Start of Block

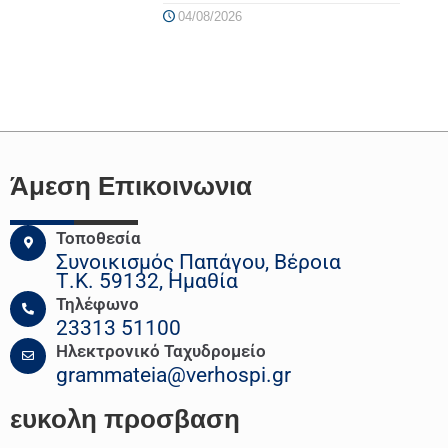
04/08/2026
Άμεση Επικοινωνια
Τοποθεσία
Συνοικισμός Παπάγου, Βέροια
Τ.Κ. 59132, Ημαθία
Τηλέφωνο
23313 51100
Ηλεκτρονικό Ταχυδρομείο
grammateia@verhospi.gr
ευκολη
προσβαση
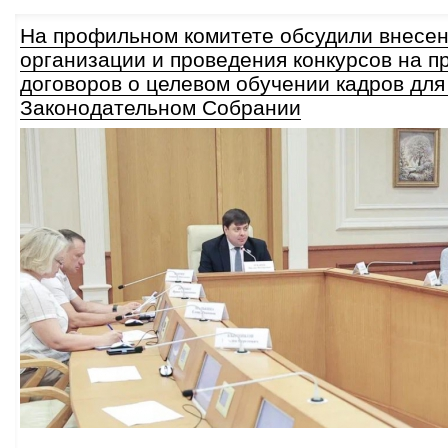
На профильном комитете обсудили внесен
организации и проведения конкурсов на п
договоров о целевом обучении кадров для
Законодательном Собрании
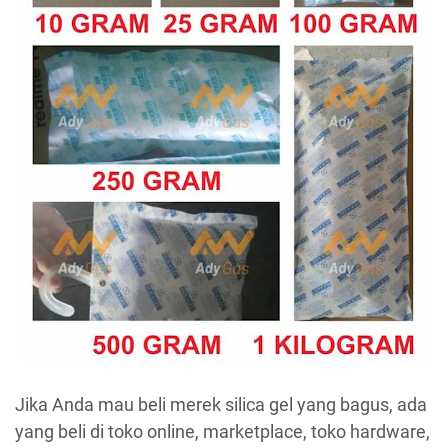
Jika Anda mau beli merek silica gel yang bagus, ada
yang beli di toko online, marketplace, toko hardware,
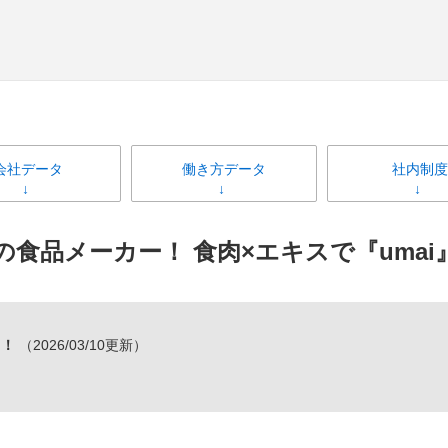
会社データ
働き方データ
社内制度
食品メーカー！ 食肉×エキスで『uma
！！
（2026/03/10更新）
／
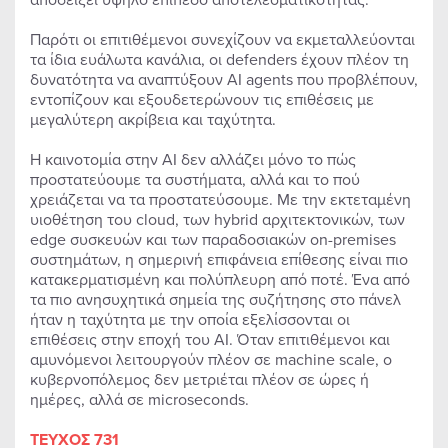
Παρότι οι επιτιθέμενοι συνεχίζουν να εκμεταλλεύονται
τα ίδια ευάλωτα κανάλια, οι defenders έχουν πλέον τη
δυνατότητα να αναπτύξουν AI agents που προβλέπουν,
εντοπίζουν και εξουδετερώνουν τις επιθέσεις με
μεγαλύτερη ακρίβεια και ταχύτητα.
Η καινοτομία στην AI δεν αλλάζει μόνο το πώς
προστατεύουμε τα συστήματα, αλλά και το πού
χρειάζεται να τα προστατεύσουμε. Με την εκτεταμένη
υιοθέτηση του cloud, των hybrid αρχιτεκτονικών, των
edge συσκευών και των παραδοσιακών on-premises
συστημάτων, η σημερινή επιφάνεια επίθεσης είναι πιο
κατακερματισμένη και πολύπλευρη από ποτέ. Ένα από
τα πιο ανησυχητικά σημεία της συζήτησης στο πάνελ
ήταν η ταχύτητα με την οποία εξελίσσονται οι
επιθέσεις στην εποχή του AI. Όταν επιτιθέμενοι και
αμυνόμενοι λειτουργούν πλέον σε machine scale, ο
κυβερνοπόλεμος δεν μετριέται πλέον σε ώρες ή
ημέρες, αλλά σε microseconds.
ΤΕΥΧΟΣ 731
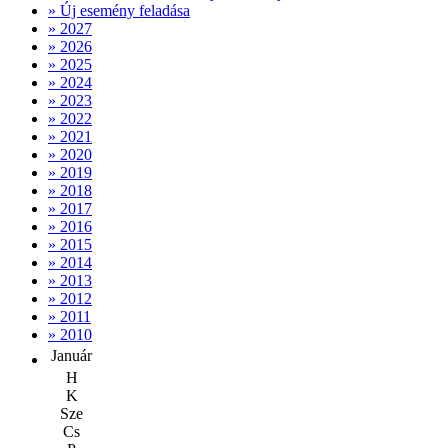
» Új esemény feladása
» 2027
» 2026
» 2025
» 2024
» 2023
» 2022
» 2021
» 2020
» 2019
» 2018
» 2017
» 2016
» 2015
» 2014
» 2013
» 2012
» 2011
» 2010
Január
H
K
Sze
Cs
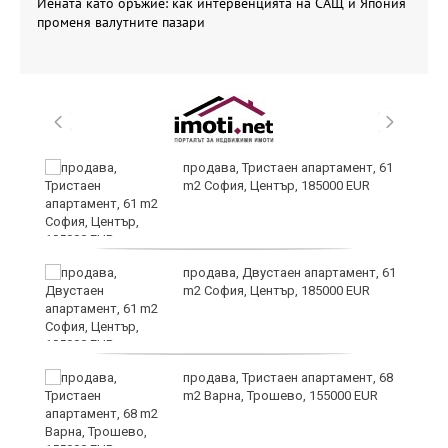
Йената като оръжие: как интервенцията на САЩ и Япония
променя валутните пазари
продава, Тристаен апартамент, 61
на
m2 София, Център, 185000 EUR
продава, Двустаен апартамент, 61
m2 София, Център, 185000 EUR
3:
продава, Тристаен апартамент, 68
m2 Варна, Трошево, 155000 EUR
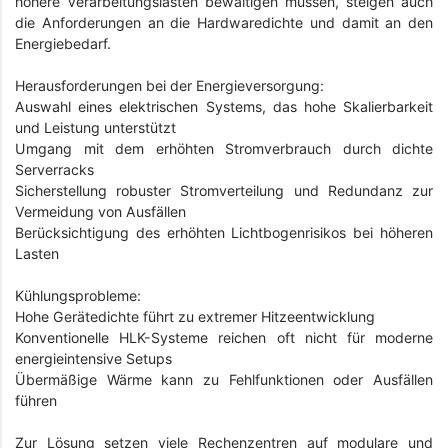
höhere Verarbeitungslasten bewältigen müssen, steigen auch
die Anforderungen an die Hardwaredichte und damit an den
Energiebedarf.
Herausforderungen bei der Energieversorgung:
Auswahl eines elektrischen Systems, das hohe Skalierbarkeit
und Leistung unterstützt
Umgang mit dem erhöhten Stromverbrauch durch dichte
Serverracks
Sicherstellung robuster Stromverteilung und Redundanz zur
Vermeidung von Ausfällen
Berücksichtigung des erhöhten Lichtbogenrisikos bei höheren
Lasten
Kühlungsprobleme:
Hohe Gerätedichte führt zu extremer Hitzeentwicklung
Konventionelle HLK-Systeme reichen oft nicht für moderne
energieintensive Setups
Übermäßige Wärme kann zu Fehlfunktionen oder Ausfällen
führen
Zur Lösung setzen viele Rechenzentren auf modulare und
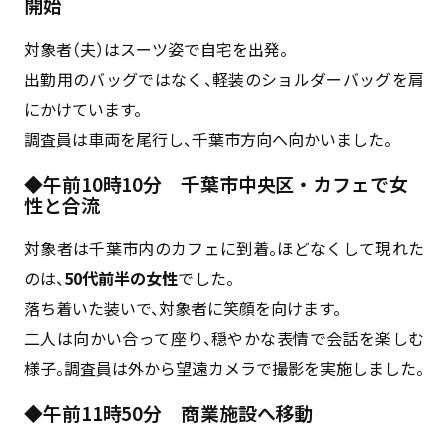
開始
対象者（夫）はスーツ姿で自宅を出発。
出勤用のバッグではなく、軽装のショルダーバッグを肩
にかけています。
調査員は車両を尾行し、千葉市方向へ向かいました。
◆午前10時10分 千葉市中央区・カフェで女
性と合流
対象者は千葉市内のカフェに到着。ほどなくして現れた
のは、
50代前半の女性
でした。
落ち着いた装いで、対象者に笑顔を向けます。
二人は向かい合って座り、穏やかな表情で会話を楽しむ
様子。調査員は外から望遠カメラで撮影を実施しました。
◆午前11時50分 商業施設へ移動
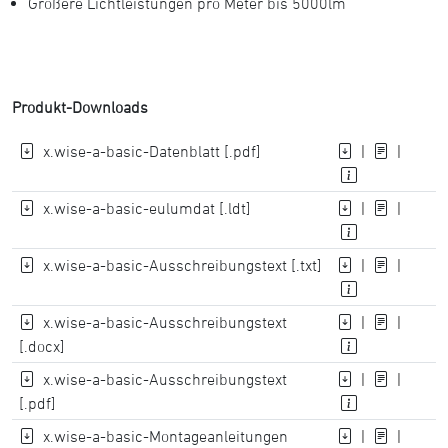
Größere Lichtleistungen pro Meter bis 5000lm
Produkt-Downloads
x.wise-a-basic-Datenblatt [.pdf]
|
|
x.wise-a-basic-eulumdat [.ldt]
|
|
x.wise-a-basic-Ausschreibungstext [.txt]
|
|
x.wise-a-basic-Ausschreibungstext
|
|
[.docx]
x.wise-a-basic-Ausschreibungstext
|
|
[.pdf]
x.wise-a-basic-Montageanleitungen
|
|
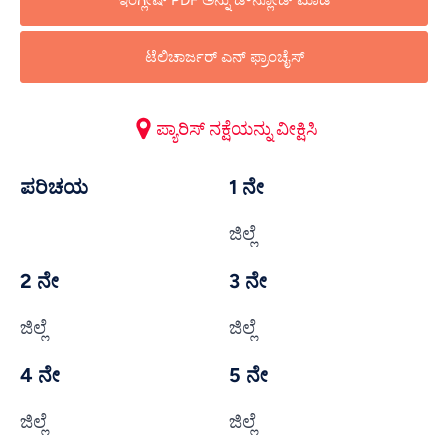
ಇಂಗ್ಲೀಷ್ PDF ಅನ್ನು ಡೌನ್ಲೋಡ್ ಮಾಡಿ
ಟೆಲಿಚಾರ್ಜರ್ ಎನ್ ಫ್ರಾಂಚೈಸ್
ಪ್ಯಾರಿಸ್ ನಕ್ಷೆಯನ್ನು ವೀಕ್ಷಿಸಿ
ಪರಿಚಯ
1 ನೇ
ಜಿಲ್ಲೆ
2 ನೇ
3 ನೇ
ಜಿಲ್ಲೆ
ಜಿಲ್ಲೆ
4 ನೇ
5 ನೇ
ಜಿಲ್ಲೆ
ಜಿಲ್ಲೆ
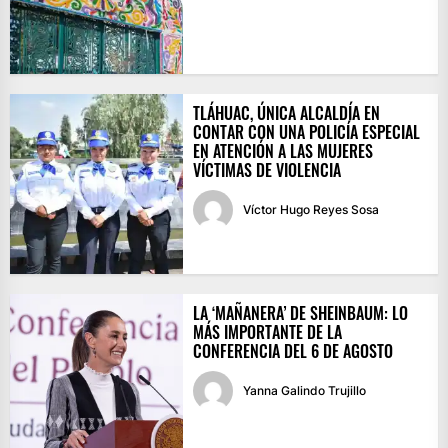
TLÁHUAC, ÚNICA ALCALDÍA EN
CONTAR CON UNA POLICÍA ESPECIAL
EN ATENCIÓN A LAS MUJERES
VÍCTIMAS DE VIOLENCIA
Víctor Hugo Reyes Sosa
LA ‘MAÑANERA’ DE SHEINBAUM: LO
MÁS IMPORTANTE DE LA
CONFERENCIA DEL 6 DE AGOSTO
Yanna Galindo Trujillo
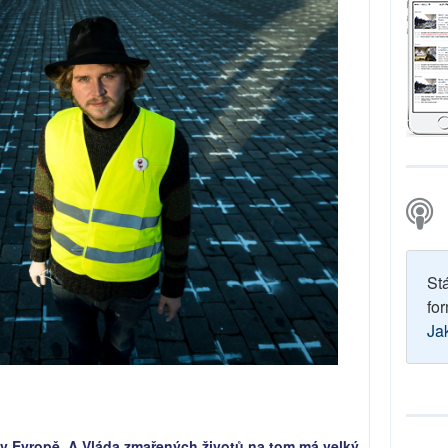
St
for
Ja
” v Evropě. A Vláda zmařených životů na tom má velký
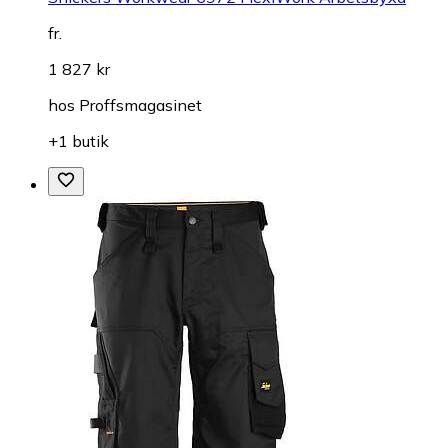
fr.
1 827 kr
hos
Proffsmagasinet
+1 butik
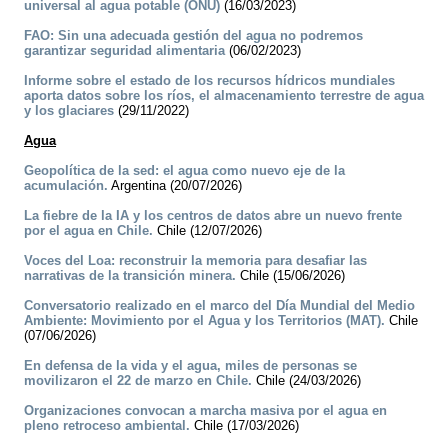
universal al agua potable (ONU)
(16/03/2023)
FAO: Sin una adecuada gestión del agua no podremos
garantizar seguridad alimentaria
(06/02/2023)
Informe sobre el estado de los recursos hídricos mundiales
aporta datos sobre los ríos, el almacenamiento terrestre de agua
y los glaciares
(29/11/2022)
Agua
Geopolítica de la sed: el agua como nuevo eje de la
acumulación.
Argentina (20/07/2026)
La fiebre de la IA y los centros de datos abre un nuevo frente
por el agua en Chile.
Chile (12/07/2026)
Voces del Loa: reconstruir la memoria para desafiar las
narrativas de la transición minera.
Chile (15/06/2026)
Conversatorio realizado en el marco del Día Mundial del Medio
Ambiente: Movimiento por el Agua y los Territorios (MAT).
Chile
(07/06/2026)
En defensa de la vida y el agua, miles de personas se
movilizaron el 22 de marzo en Chile.
Chile (24/03/2026)
Organizaciones convocan a marcha masiva por el agua en
pleno retroceso ambiental.
Chile (17/03/2026)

End of Block

Each line above is to be transcribed exactly, though its pictures are not.

§ **Reply**
04/08/2026
Άμεση Επικοινωνια
Τοποθεσία
Συνοικισμός Παπάγου, Βέροια
Τ.Κ. 59132, Ημαθία
Τηλέφωνο
23313 51100
Ηλεκτρονικό Ταχυδρομείο
grammateia@verhospi.gr
ευκολη
προσβαση
На профильном комитете обсудили внесен
организации и проведения конкурсов на п
договоров о целевом обучении кадров для
Законодательном Собрании
Jika Anda mau beli merek silica gel yang bagus, ada
yang beli di toko online, marketplace, toko hardware,
会社データ
働き方データ
社内制度
食品メーカー！ 食肉×エキスで『uma
！！
（2026/03/10更新）
／
Παρότι οι επιτιθέμενοι συνεχίζουν να εκμεταλλεύονται
τα ίδια ευάλωτα κανάλια, οι defenders έχουν πλέον τη
δυνατότητα να αναπτύξουν AI agents που προβλέπουν,
εντοπίζουν και εξουδετερώνουν τις επιθέσεις με
μεγαλύτερη ακρίβεια και ταχύτητα.
Η καινοτομία στην AI δεν αλλάζει μόνο το πώς
προστατεύουμε τα συστήματα, αλλά και το πού
χρειάζεται να τα προστατεύσουμε. Με την εκτεταμένη
υιοθέτηση του cloud, των hybrid αρχιτεκτονικών, των
edge συσκευών και των παραδοσιακών on-premises
συστημάτων, η σημερινή επιφάνεια επίθεσης είναι πιο
κατακερματισμένη και πολύπλευρη από ποτέ. Ένα από
τα πιο ανησυχητικά σημεία της συζήτησης στο πάνελ
ήταν η ταχύτητα με την οποία εξελίσσονται οι
επιθέσεις στην εποχή του AI. Όταν επιτιθέμενοι και
αμυνόμενοι λειτουργούν πλέον σε machine scale, ο
κυβερνοπόλεμος δεν μετριέται πλέον σε ώρες ή
ημέρες, αλλά σε microseconds.
ΤΕΥΧΟΣ 731
» Új esemény feladása
» 2027
» 2026
» 2025
» 2024
» 2023
» 2022
» 2021
» 2020
» 2019
» 2018
» 2017
» 2016
» 2015
» 2014
» 2013
» 2012
» 2011
» 2010
Január
H
K
Sze
Cs
Йената като оръжие: как интервенцията на САЩ и Япония
променя валутните пазари
продава, Тристаен апартамент, 61
на
m2 София, Център, 185000 EUR
продава, Двустаен апартамент, 61
m2 София, Център, 185000 EUR
3:
продава, Тристаен апартамент, 68
m2 Варна, Трошево, 155000 EUR
höhere Verarbeitungslasten bewältigen müssen, steigen auch
die Anforderungen an die Hardwaredichte und damit an den
Energiebedarf.
Herausforderungen bei der Energieversorgung:
Auswahl eines elektrischen Systems, das hohe Skalierbarkeit
und Leistung unterstützt
Umgang mit dem erhöhten Stromverbrauch durch dichte
Serverracks
Sicherstellung robuster Stromverteilung und Redundanz zur
Vermeidung von Ausfällen
Berücksichtigung des erhöhten Lichtbogenrisikos bei höheren
Lasten
Kühlungsprobleme:
Hohe Gerätedichte führt zu extremer Hitzeentwicklung
Konventionelle HLK-Systeme reichen oft nicht für moderne
energieintensive Setups
Übermäßige Wärme kann zu Fehlfunktionen oder Ausfällen
führen
Zur Lösung setzen viele Rechenzentren auf modulare und
開始
対象者（夫）はスーツ姿で自宅を出発。
出勤用のバッグではなく、軽装のショルダーバッグを肩
にかけています。
調査員は車両を尾行し、千葉市方向へ向かいました。
◆午前10時10分 千葉市中央区・カフェで女
性と合流
対象者は千葉市内のカフェに到着。ほどなくして現れた
のは、
50代前半の女性
でした。
落ち着いた装いで、対象者に笑顔を向けます。
二人は向かい合って座り、穏やかな表情で会話を楽しむ
様子。調査員は外から望遠カメラで撮影を実施しました。
◆午前11時50分 商業施設へ移動
Größere Lichtleistungen pro Meter bis 5000lm
Produkt-Downloads
x.wise-a-basic-Datenblatt [.pdf]
|
|
x.wise-a-basic-eulumdat [.ldt]
|
|
x.wise-a-basic-Ausschreibungstext [.txt]
|
|
x.wise-a-basic-Ausschreibungstext
|
|
[.docx]
x.wise-a-basic-Ausschreibungstext
|
|
[.pdf]
x.wise-a-basic-Montageanleitungen
|
|
ಇಂಗ್ಲೀಷ್ PDF ಅನ್ನು ಡೌನ್ಲೋಡ್ ಮಾಡಿ
ಟೆಲಿಚಾರ್ಜರ್ ಎನ್ ಫ್ರಾಂಚೈಸ್
ಪ್ಯಾರಿಸ್ ನಕ್ಷೆಯನ್ನು ವೀಕ್ಷಿಸಿ
ಪರಿಚಯ
1 ನೇ
ಜಿಲ್ಲೆ
2 ನೇ
3 ನೇ
ಜಿಲ್ಲೆ
ಜಿಲ್ಲೆ
4 ನೇ
5 ನೇ
ಜಿಲ್ಲೆ
ಜಿಲ್ಲೆ
TLÁHUAC, ÚNICA ALCALDÍA EN
CONTAR CON UNA POLICÍA ESPECIAL
EN ATENCIÓN A LAS MUJERES
VÍCTIMAS DE VIOLENCIA
Víctor Hugo Reyes Sosa
LA ‘MAÑANERA’ DE SHEINBAUM: LO
MÁS IMPORTANTE DE LA
CONFERENCIA DEL 6 DE AGOSTO
Yanna Galindo Trujillo
St
for
Ja
” v Evropě. A Vláda zmařených životů na tom má velký
fr.
1 827 kr
hos
Proffsmagasinet
+1 butik
universal al agua potable (ONU)
(16/03/2023)
FAO: Sin una adecuada gestión del agua no podremos
garantizar seguridad alimentaria
(06/02/2023)
Informe sobre el estado de los recursos hídricos mundiales
aporta datos sobre los ríos, el almacenamiento terrestre de agua
y los glaciares
(29/11/2022)
Agua
Geopolítica de la sed: el agua como nuevo eje de la
acumulación.
Argentina (20/07/2026)
La fiebre de la IA y los centros de datos abre un nuevo frente
por el agua en Chile.
Chile (12/07/2026)
Voces del Loa: reconstruir la memoria para desafiar las
narrativas de la transición minera.
Chile (15/06/2026)
Conversatorio realizado en el marco del Día Mundial del Medio
Ambiente: Movimiento por el Agua y los Territorios (MAT).
Chile
(07/06/2026)
En defensa de la vida y el agua, miles de personas se
movilizaron el 22 de marzo en Chile.
Chile (24/03/2026)
Organizaciones convocan a marcha masiva por el agua en
pleno retroceso ambiental.
Chile (17/03/2026)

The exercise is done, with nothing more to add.